Material supplied Start Marker

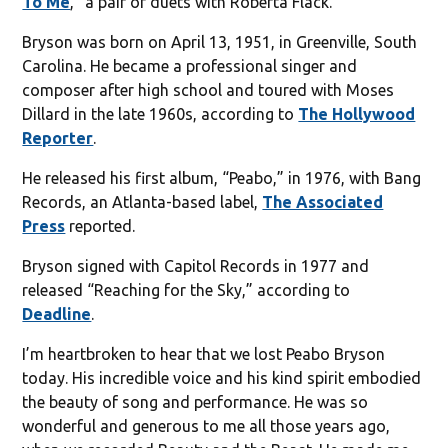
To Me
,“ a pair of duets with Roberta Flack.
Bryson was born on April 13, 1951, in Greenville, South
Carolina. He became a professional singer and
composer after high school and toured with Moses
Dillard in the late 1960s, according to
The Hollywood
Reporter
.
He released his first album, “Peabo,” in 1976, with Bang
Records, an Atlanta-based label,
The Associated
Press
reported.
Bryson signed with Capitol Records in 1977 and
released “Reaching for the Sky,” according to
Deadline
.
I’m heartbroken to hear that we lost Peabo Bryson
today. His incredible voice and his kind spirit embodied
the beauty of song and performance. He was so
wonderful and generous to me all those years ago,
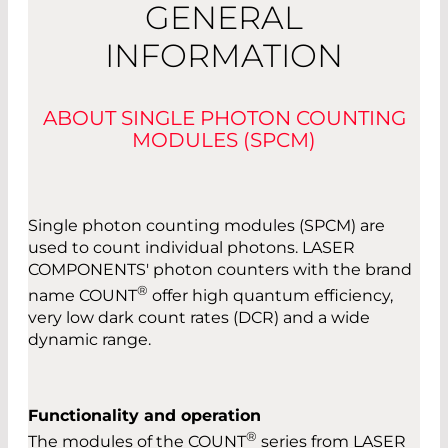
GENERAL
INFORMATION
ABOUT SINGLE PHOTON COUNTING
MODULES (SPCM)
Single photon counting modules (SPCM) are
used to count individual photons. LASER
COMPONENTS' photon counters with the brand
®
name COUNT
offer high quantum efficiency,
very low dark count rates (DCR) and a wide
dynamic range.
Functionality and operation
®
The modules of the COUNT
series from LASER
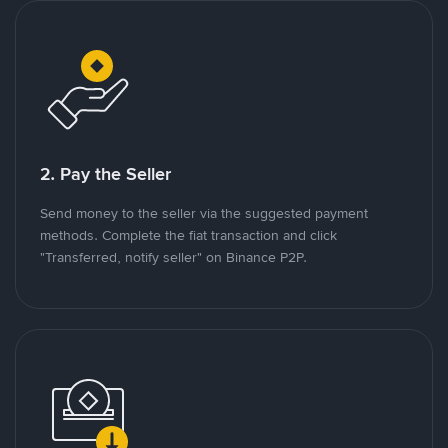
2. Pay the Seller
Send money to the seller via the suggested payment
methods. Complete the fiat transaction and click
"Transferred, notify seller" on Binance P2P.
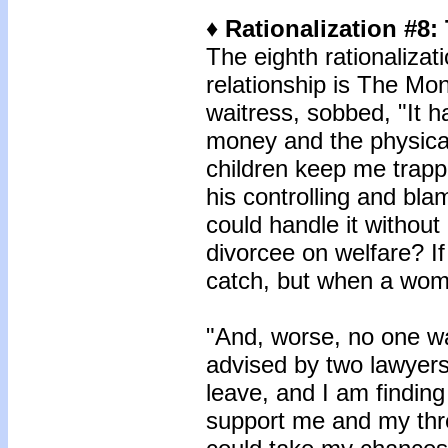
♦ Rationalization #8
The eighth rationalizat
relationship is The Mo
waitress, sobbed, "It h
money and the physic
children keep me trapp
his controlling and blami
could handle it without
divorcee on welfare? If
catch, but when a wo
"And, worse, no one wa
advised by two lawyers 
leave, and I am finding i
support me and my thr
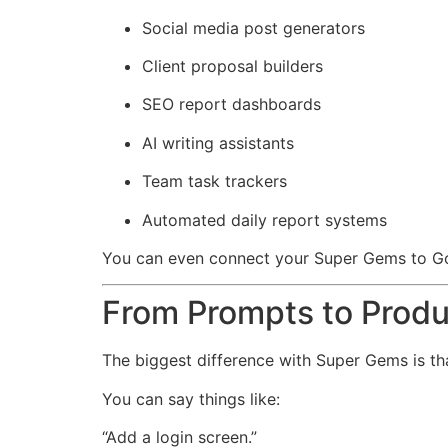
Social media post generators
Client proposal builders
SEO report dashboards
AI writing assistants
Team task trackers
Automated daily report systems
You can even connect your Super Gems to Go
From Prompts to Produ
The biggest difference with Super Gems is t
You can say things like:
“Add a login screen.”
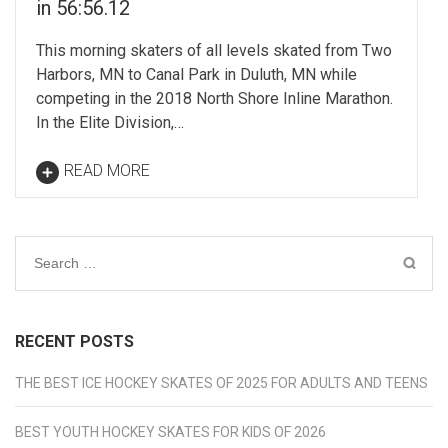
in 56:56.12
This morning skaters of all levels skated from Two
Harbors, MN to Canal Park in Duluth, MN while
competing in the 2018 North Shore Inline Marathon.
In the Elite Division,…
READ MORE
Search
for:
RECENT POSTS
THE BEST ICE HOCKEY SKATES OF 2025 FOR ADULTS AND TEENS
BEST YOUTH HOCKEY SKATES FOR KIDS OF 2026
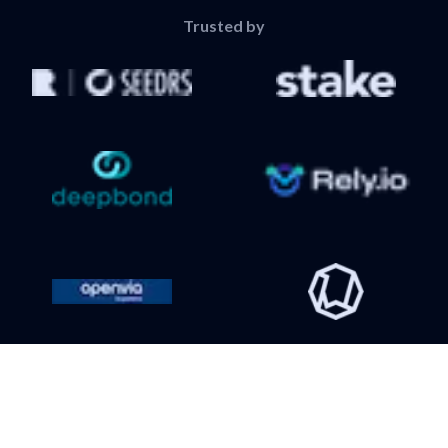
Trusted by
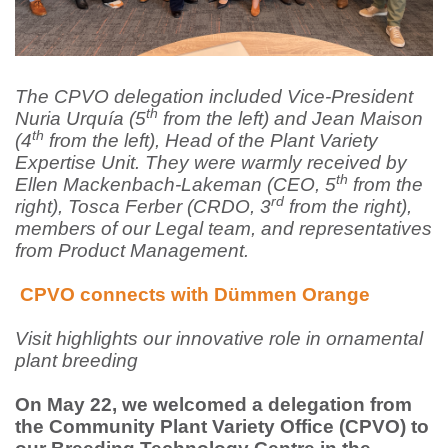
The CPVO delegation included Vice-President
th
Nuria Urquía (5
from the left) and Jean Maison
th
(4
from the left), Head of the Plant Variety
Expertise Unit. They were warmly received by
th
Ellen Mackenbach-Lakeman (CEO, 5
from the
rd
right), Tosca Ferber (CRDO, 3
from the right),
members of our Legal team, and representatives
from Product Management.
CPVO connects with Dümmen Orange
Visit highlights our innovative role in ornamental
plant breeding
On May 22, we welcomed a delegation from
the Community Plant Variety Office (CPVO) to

Material supplied End Marker
Material supplied Start Marker

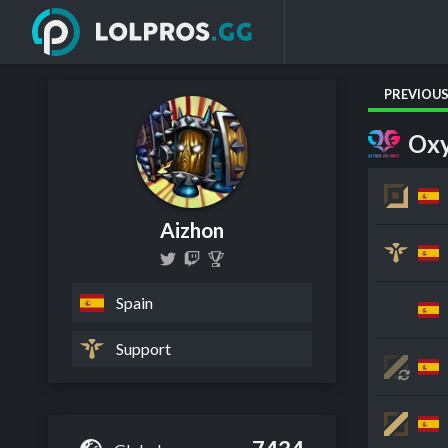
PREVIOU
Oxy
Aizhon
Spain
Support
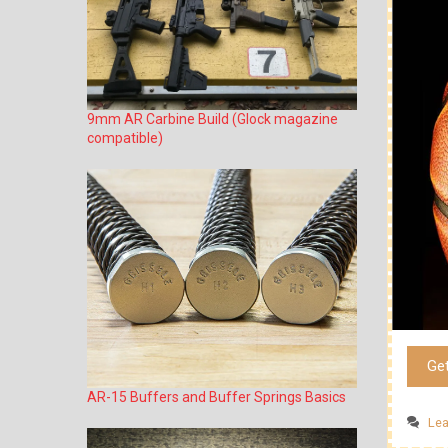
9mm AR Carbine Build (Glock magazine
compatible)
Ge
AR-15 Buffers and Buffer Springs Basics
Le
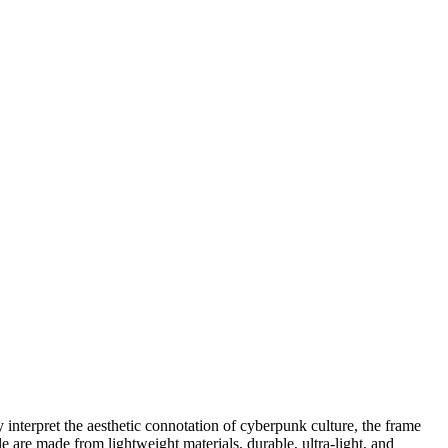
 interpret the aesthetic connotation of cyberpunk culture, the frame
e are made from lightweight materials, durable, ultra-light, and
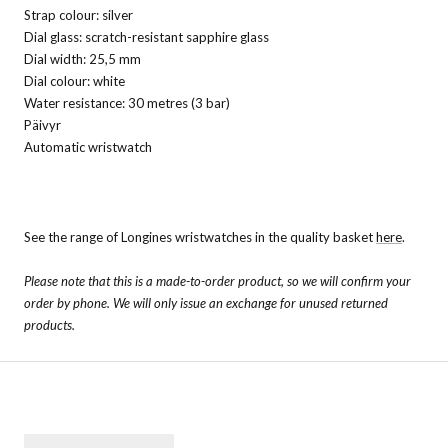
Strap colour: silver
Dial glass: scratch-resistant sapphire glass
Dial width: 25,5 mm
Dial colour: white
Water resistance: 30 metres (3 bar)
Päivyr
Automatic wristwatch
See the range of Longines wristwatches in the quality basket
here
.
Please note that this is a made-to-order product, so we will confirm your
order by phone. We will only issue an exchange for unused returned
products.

Material supplied End Marker

To do. Among the entries above, how many lines hold the string "Records"? Respond with nothing but the number.

Written solution. 2